La vue brouillée, Mirwan recula et bredouilla :

– Nous n’aurons pas à en arriver là, Sam. Je suis sûr que tu sauras te débarrasser de tes démons, comme ton ancêtre avant toi.

– Mon ancêtre ? C’est pour ça que tu m’as dit que ce n’était peut-être pas un hasard ?

Mirwan approuva d’un hochement de tête :

– Oui. Dans le livre que Carlorian a prêté à Aleyna, il est précisé que la seule personne qui ait réussi à lutter contre « Le Mal des Lycans » – car c’est ainsi que se désigne ce dont tu souffres – est un humain membre de la famille impériale. S’il n’est pas nommément cité, certains passages me laissent penser qu’il s’agit de ton aïeul, l’empereur Ormandi.
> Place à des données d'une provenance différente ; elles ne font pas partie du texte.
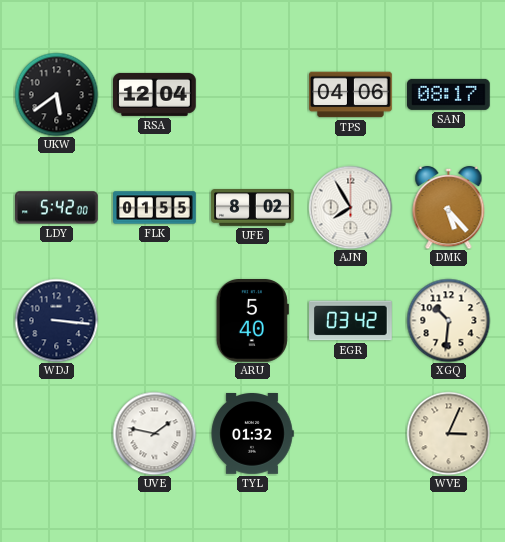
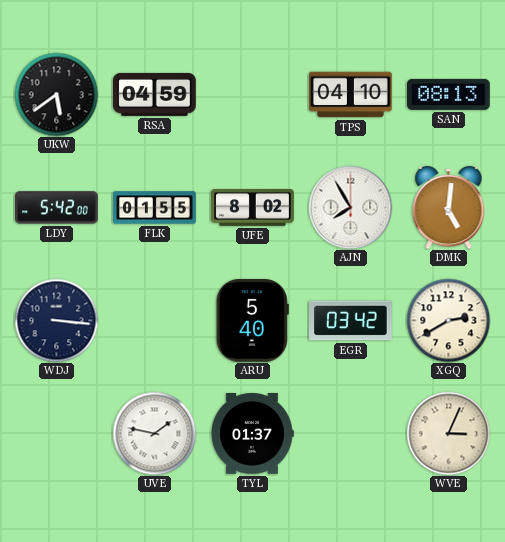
RSA: 12:04 -> 04:59
TPS: 04:06 -> 04:10
SAN: 08:17 -> 08:13
DMK: 5:23 -> 5:01
XGQ: 10:31 -> 2:40
TYL: 01:32 -> 01:37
– Mon ancêtre a lui aussi été mordu ?

– Je ne peux répondre à cette question de façon précise. Je l’ignore. Néanmoins je me souviens qu’à l’époque, il courait des rumeurs à ce sujet. L’on disait également qu’Ormandi avait un lien avec la défaite de Gargandal. Ce n’étaient que des clabaudages, démentis par la suite par Philétus. Pourtant, je pense qu’ils étaient fondés. Et que ce n’est pas un hasard si c’est toi en personne, le descendant d’Ormandi, qui as été choisi pour vaincre Gargandal.

Sam resta un moment songeur. Les yeux dans le vague, il réfléchissait aux propos de Mirwan. Les paroles de son ami lui redonnèrent du courage.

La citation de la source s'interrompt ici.